■ PROMPT
Restate each line of the listing exactly, without carrying over any pictures.

■ GIVEN DATA
*** Begin section ***

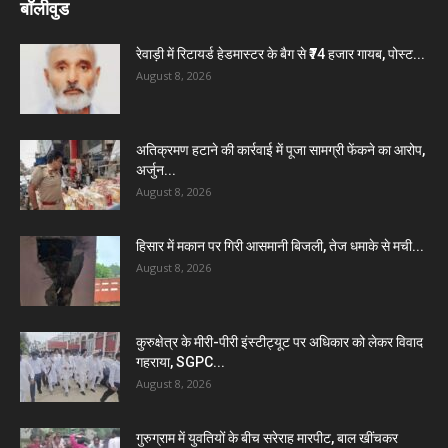
बॉलीवुड
रेवाड़ी में रिटायर्ड हेडमास्टर के बैग से ₹74 हजार गायब, पोस्ट...
August 8, 2026
अतिक्रमण हटाने की कार्रवाई में पूजा सामग्री फेंकने का आरोप,
अर्जुन...
August 8, 2026
हिसार में मकान पर गिरी आसमानी बिजली, तेज धमाके से मची...
August 8, 2026
कुरुक्षेत्र के मीरी-पीरी इंस्टीट्यूट पर अधिकार को लेकर विवाद
गहराया, SGPC...
August 8, 2026
गुरुग्राम में युवतियों के बीच सरेराह मारपीट, बाल खींचकर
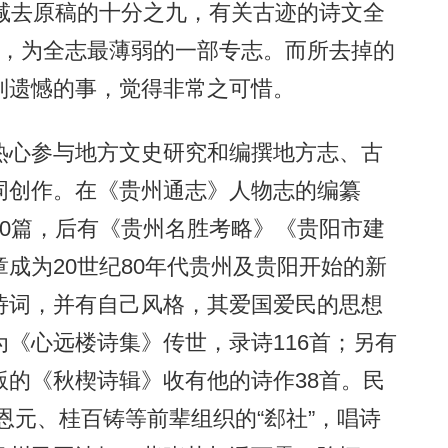
减去原稿的十分之九，有关古迹的诗文全
册，为全志最薄弱的一部专志。而所去掉的
到遗憾的事，觉得非常之可惜。
心参与地方文史研究和编撰地方志、古
词创作。在《贵州通志》人物志的编纂
0篇，后有《贵州名胜考略》《贵阳市建
成为20世纪80年代贵州及贵阳开始的新
诗词，并有自己风格，其爱国爱民的思想
《心远楼诗集》传世，录诗116首；另有
的《秋楔诗辑》收有他的诗作38首。民
杨恩元、桂百铸等前辈组织的“郄社”，唱诗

*** End section ***

■ EXERCISE OUTPUT
बॉलीवुड
रेवाड़ी में रिटायर्ड हेडमास्टर के बैग से ₹74 हजार गायब, पोस्ट...
August 8, 2026
अतिक्रमण हटाने की कार्रवाई में पूजा सामग्री फेंकने का आरोप,
अर्जुन...
August 8, 2026
हिसार में मकान पर गिरी आसमानी बिजली, तेज धमाके से मची...
August 8, 2026
कुरुक्षेत्र के मीरी-पीरी इंस्टीट्यूट पर अधिकार को लेकर विवाद
गहराया, SGPC...
August 8, 2026
गुरुग्राम में युवतियों के बीच सरेराह मारपीट, बाल खींचकर
减去原稿的十分之九，有关古迹的诗文全
册，为全志最薄弱的一部专志。而所去掉的
到遗憾的事，觉得非常之可惜。
心参与地方文史研究和编撰地方志、古
词创作。在《贵州通志》人物志的编纂
0篇，后有《贵州名胜考略》《贵阳市建
成为20世纪80年代贵州及贵阳开始的新
诗词，并有自己风格，其爱国爱民的思想
《心远楼诗集》传世，录诗116首；另有
的《秋楔诗辑》收有他的诗作38首。民
杨恩元、桂百铸等前辈组织的“郄社”，唱诗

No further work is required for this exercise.